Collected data
-- Opening Marker --

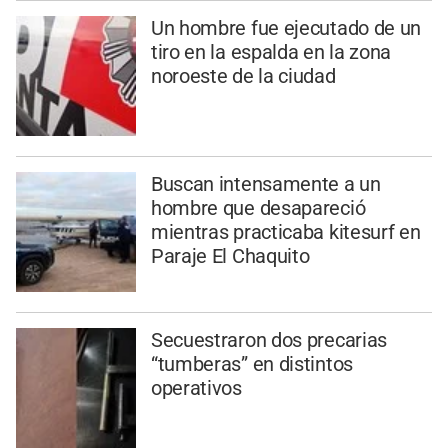
Un hombre fue ejecutado de un
tiro en la espalda en la zona
noroeste de la ciudad
Buscan intensamente a un
hombre que desapareció
mientras practicaba kitesurf en
Paraje El Chaquito
Secuestraron dos precarias
“tumberas” en distintos
operativos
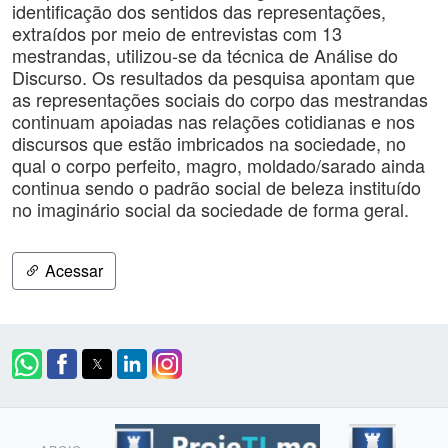
identificação dos sentidos das representações,
extraídos por meio de entrevistas com 13
mestrandas, utilizou-se da técnica de Análise do
Discurso. Os resultados da pesquisa apontam que
as representações sociais do corpo das mestrandas
continuam apoiadas nas relações cotidianas e nos
discursos que estão imbricados na sociedade, no
qual o corpo perfeito, magro, moldado/sarado ainda
continua sendo o padrão social de beleza instituído
no imaginário social da sociedade de forma geral.
Acessar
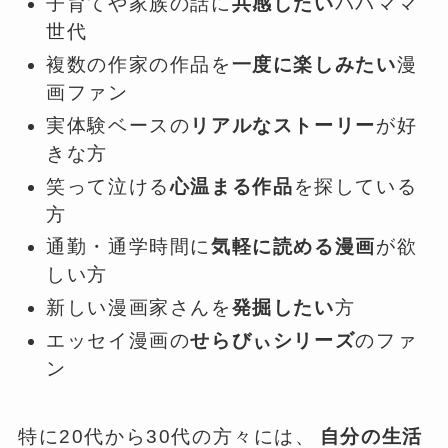
子育てや家族の話に
共感したい
パパママ
世代
複数の作家の作品を
一度に楽しみたい
漫
画ファン
実体験ベースの
リアルなストーリー
が好
きな方
笑って泣ける
心温まる作品
を探している
方
通勤・通学時間に
気軽に読める漫画
が欲
しい方
新しい漫画家さんを
発掘したい
方
エッセイ漫画の
せらびぃシリーズ
のファ
ン
特に20代から30代の方々には、
自分の生活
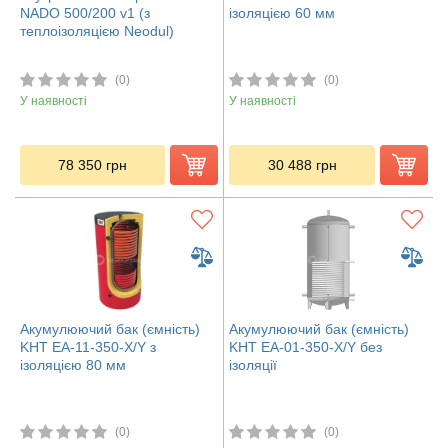
NADO 500/200 v1 (з
ізоляцією 60 мм
теплоізоляцією Neodul)
(0)
(0)
У наявності
У наявності
78 350
грн
30 488
грн
Акумулюючий бак (ємність)
Акумулюючий бак (ємність)
KHT ЕА-11-350-X/Y з
KHT ЕА-01-350-X/Y без
ізоляцією 80 мм
ізоляції
(0)
(0)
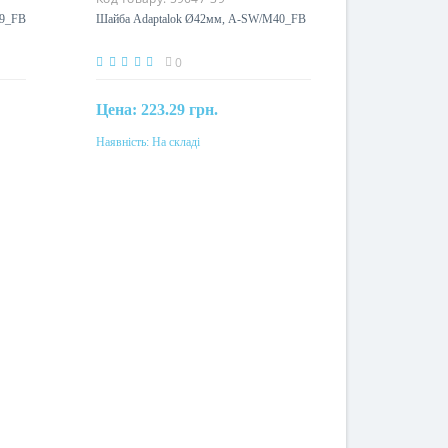
29_FB
Шайба Adaptalok Ø42мм, A-SW/M40_FB
0
Цена:
223.29 грн.
Наявність:
На складі
Купити
Матеріал
поліамід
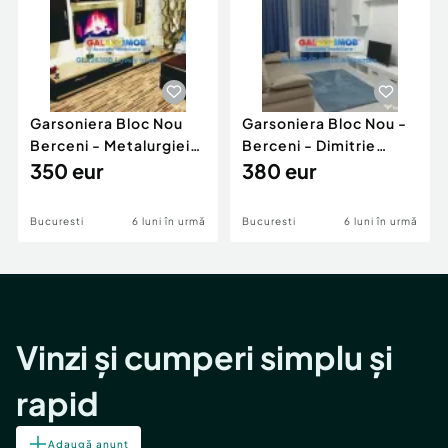
Garsoniera Bloc Nou
Garsoniera Bloc Nou -
Berceni - Metalurgiei
Berceni - Dimitrie
Park - Postalionul
350 eur
Leonida
380 eur
Bucuresti
6 luni în urmă
Bucuresti
6 luni în urmă
Vinzi și cumperi simplu și
rapid
Adaugă anunț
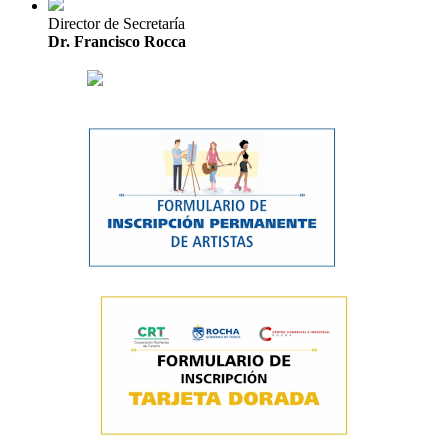
Director de Secretaría
Dr. Francisco Rocca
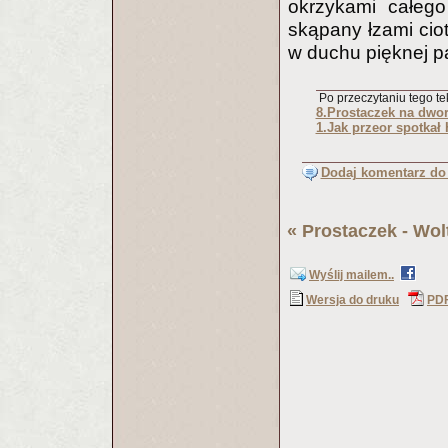
okrzykami całeg
skąpany łzami ciot
w duchu pięknej p
Po przeczytaniu tego tek
8.Prostaczek na dwo
1.Jak przeor spotkał
Dodaj komentarz do 
«
Prostaczek - Wol
Wyślij mailem..
Wersja do druku
PD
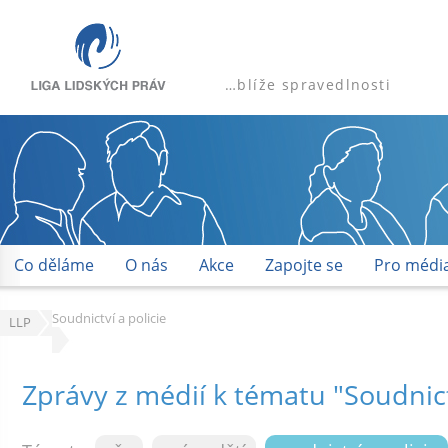
…blíže spravedlnosti
Co děláme
O nás
Akce
Zapojte se
Pro médi
Soudnictví a policie
LLP
Zprávy z médií
k tématu "
Soudnict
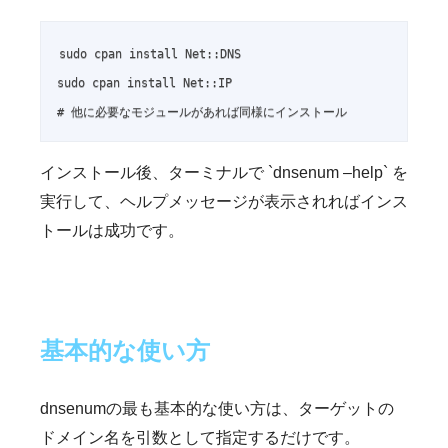
sudo cpan install Net::DNS

sudo cpan install Net::IP

# 他に必要なモジュールがあれば同様にインストール
インストール後、ターミナルで `dnsenum –help` を
実行して、ヘルプメッセージが表示されればインス
トールは成功です。
基本的な使い方
dnsenumの最も基本的な使い方は、ターゲットの
ドメイン名を引数として指定するだけです。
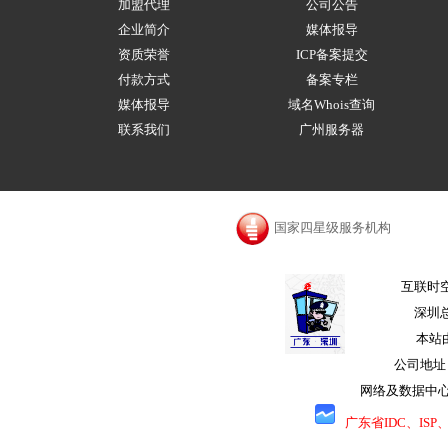
加盟代理
公司公告
企业简介
媒体报导
资质荣誉
ICP备案提交
付款方式
备案专栏
媒体报导
域名Whois查询
联系我们
广州服务器
国家四星级服务机构
互联时空
深圳总
本站
公司地址
网络及数据中心
广东省IDC、IS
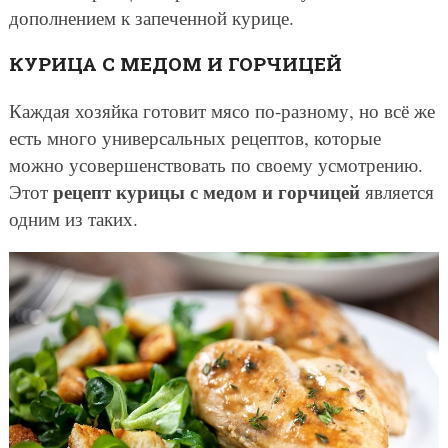
дополнением к запеченной курице.
КУРИЦА С МЕДОМ И ГОРЧИЦЕЙ
Каждая хозяйка готовит мясо по-разному, но всё же
есть много универсальных рецептов, которые
можно усовершенствовать по своему усмотрению.
рецепт курицы с медом и горчицей
Этот
является
одним из таких.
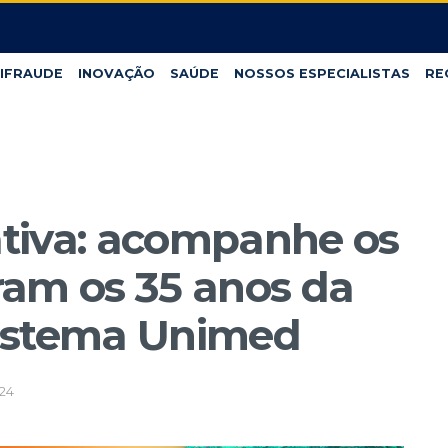
IFRAUDE
INOVAÇÃO
SAÚDE
NOSSOS ESPECIALISTAS
RE
tiva: acompanhe os
ram os 35 anos da
Sistema Unimed
24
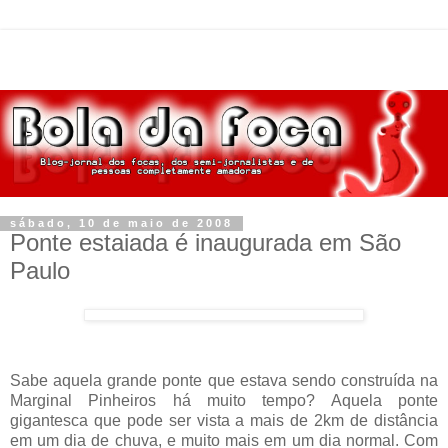
sábado, 10 de maio de 2008
Ponte estaiada é inaugurada em São
Paulo
Sabe aquela grande ponte que estava sendo construída na
Marginal Pinheiros há muito tempo? Aquela ponte
gigantesca que pode ser vista a mais de 2km de distância
em um dia de chuva, e muito mais em um dia normal. Com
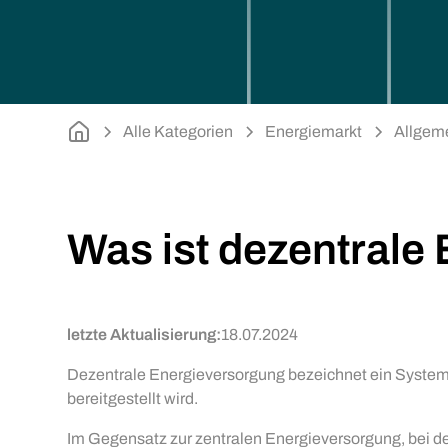
Alle Kategorien
Energiemarkt
Allgem
Was ist dezentrale
letzte Aktualisierung:
18.07.2024
Dezentrale Energieversorgung bezeichnet ein System
bereitgestellt wird.
Im Gegensatz zur zentralen Energieversorgung, bei der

-- Closing Marker --

* Work order:
Could you print all of the entries above exactly as written, minus the pictures?

* Response to this task:
Un hombre fue ejecutado de un
tiro en la espalda en la zona
noroeste de la ciudad
Buscan intensamente a un
hombre que desapareció
mientras practicaba kitesurf en
Paraje El Chaquito
Secuestraron dos precarias
“tumberas” en distintos
operativos
identificação dos sentidos das representações,
extraídos por meio de entrevistas com 13
mestrandas, utilizou-se da técnica de Análise do
Discurso. Os resultados da pesquisa apontam que
as representações sociais do corpo das mestrandas
continuam apoiadas nas relações cotidianas e nos
discursos que estão imbricados na sociedade, no
qual o corpo perfeito, magro, moldado/sarado ainda
continua sendo o padrão social de beleza instituído
no imaginário social da sociedade de forma geral.
Acessar
子育てや家族の話に
共感したい
パパママ
世代
複数の作家の作品を
一度に楽しみたい
漫
画ファン
実体験ベースの
リアルなストーリー
が好
きな方
笑って泣ける
心温まる作品
を探している
方
通勤・通学時間に
気軽に読める漫画
が欲
しい方
新しい漫画家さんを
発掘したい
方
エッセイ漫画の
せらびぃシリーズ
のファ
ン
特に20代から30代の方々には、
自分の生活
NADO 500/200 v1 (з
ізоляцією 60 мм
теплоізоляцією Neodul)
(0)
(0)
У наявності
У наявності
78 350
грн
30 488
грн
Акумулюючий бак (ємність)
Акумулюючий бак (ємність)
KHT ЕА-11-350-X/Y з
KHT ЕА-01-350-X/Y без
ізоляцією 80 мм
ізоляції
(0)
(0)
29_FB
Шайба Adaptalok Ø42мм, A-SW/M40_FB
0
Цена:
223.29 грн.
Наявність:
На складі
Купити
Матеріал
поліамід
Garsoniera Bloc Nou
Garsoniera Bloc Nou -
Berceni - Metalurgiei
Berceni - Dimitrie
Park - Postalionul
350 eur
Leonida
380 eur
Bucuresti
6 luni în urmă
Bucuresti
6 luni în urmă
Vinzi și cumperi simplu și
rapid
Adaugă anunț
Director de Secretaría
Dr. Francisco Rocca
okrzykami całeg
skąpany łzami ciot
w duchu pięknej p
Po przeczytaniu tego tek
8.Prostaczek na dwo
1.Jak przeor spotkał
Dodaj komentarz do 
«
Prostaczek - Wol
Wyślij mailem..
Wersja do druku
PD
…blíže spravedlnosti
Co děláme
O nás
Akce
Zapojte se
Pro médi
Soudnictví a policie
LLP
Zprávy z médií
k tématu "
Soudnict
sudo cpan install Net::DNS

sudo cpan install Net::IP

# 他に必要なモジュールがあれば同様にインストール
インストール後、ターミナルで `dnsenum –help` を
実行して、ヘルプメッセージが表示されればインス
トールは成功です。
基本的な使い方
dnsenumの最も基本的な使い方は、ターゲットの
ドメイン名を引数として指定するだけです。
加盟代理
公司公告
企业简介
媒体报导
资质荣誉
ICP备案提交
付款方式
备案专栏
媒体报导
域名Whois查询
联系我们
广州服务器
国家四星级服务机构
互联时空
深圳总
本站
公司地址
网络及数据中心
广东省IDC、IS
дополнением к запеченной курице.
КУРИЦА С МЕДОМ И ГОРЧИЦЕЙ
Каждая хозяйка готовит мясо по-разному, но всё же
есть много универсальных рецептов, которые
можно усовершенствовать по своему усмотрению.
рецепт курицы с медом и горчицей
Этот
является
одним из таких.
IFRAUDE
INOVAÇÃO
SAÚDE
NOSSOS ESPECIALISTAS
RE
tiva: acompanhe os
ram os 35 anos da
Sistema Unimed
24
sábado, 10 de maio de 2008
Ponte estaiada é inaugurada em São
Paulo
Sabe aquela grande ponte que estava sendo construída na
Marginal Pinheiros há muito tempo? Aquela ponte
gigantesca que pode ser vista a mais de 2km de distância
em um dia de chuva, e muito mais em um dia normal. Com
Alle Kategorien
Energiemarkt
Allgem
Was ist dezentrale
letzte Aktualisierung:
18.07.2024
Dezentrale Energieversorgung bezeichnet ein System
bereitgestellt wird.
Im Gegensatz zur zentralen Energieversorgung, bei der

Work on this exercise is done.